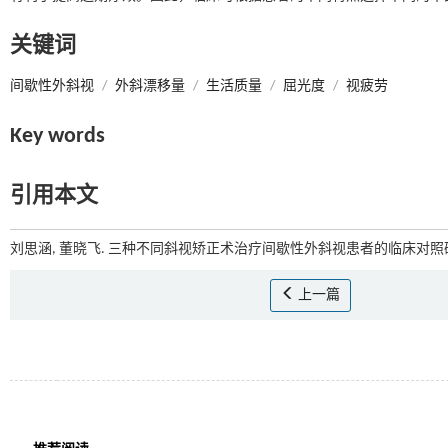
关键词
间歇性外斜视
/
外斜漂移量
/
生活质量
/
屈光度
/
视疲劳
Key words
引用本文
刘思涵, 董晓飞. 三种不同斜视矫正术治疗间歇性外斜视患者的临床对照研究
上一篇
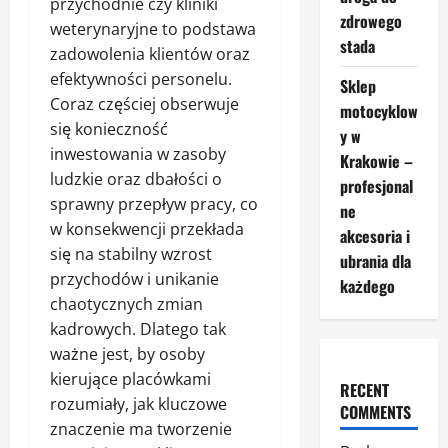
przychodnie czy kliniki
zdrowego
weterynaryjne to podstawa
stada
zadowolenia klientów oraz
efektywności personelu.
Sklep
Coraz częściej obserwuje
motocyklow
się konieczność
y w
inwestowania w zasoby
Krakowie –
ludzkie oraz dbałości o
profesjonal
sprawny przepływ pracy, co
ne
w konsekwencji przekłada
akcesoria i
się na stabilny wzrost
ubrania dla
przychodów i unikanie
każdego
chaotycznych zmian
kadrowych. Dlatego tak
ważne jest, by osoby
kierujące placówkami
RECENT
rozumiały, jak kluczowe
COMMENTS
znaczenie ma tworzenie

::::::::

Problem to work on:
Keep the pictures out and print all the records exactly as they are.

Response to the exercise:
关键词
间歇性外斜视
/
外斜漂移量
/
生活质量
/
屈光度
/
视疲劳
Key words
引用本文
刘思涵, 董晓飞. 三种不同斜视矫正术治疗间歇性外斜视患者的临床对照研究
上一篇
przychodnie czy kliniki
zdrowego
weterynaryjne to podstawa
stada
zadowolenia klientów oraz
efektywności personelu.
Sklep
Coraz częściej obserwuje
motocyklow
się konieczność
y w
inwestowania w zasoby
Krakowie –
ludzkie oraz dbałości o
profesjonal
sprawny przepływ pracy, co
ne
w konsekwencji przekłada
akcesoria i
się na stabilny wzrost
ubrania dla
przychodów i unikanie
każdego
chaotycznych zmian
kadrowych. Dlatego tak
ważne jest, by osoby
kierujące placówkami
RECENT
rozumiały, jak kluczowe
COMMENTS
znaczenie ma tworzenie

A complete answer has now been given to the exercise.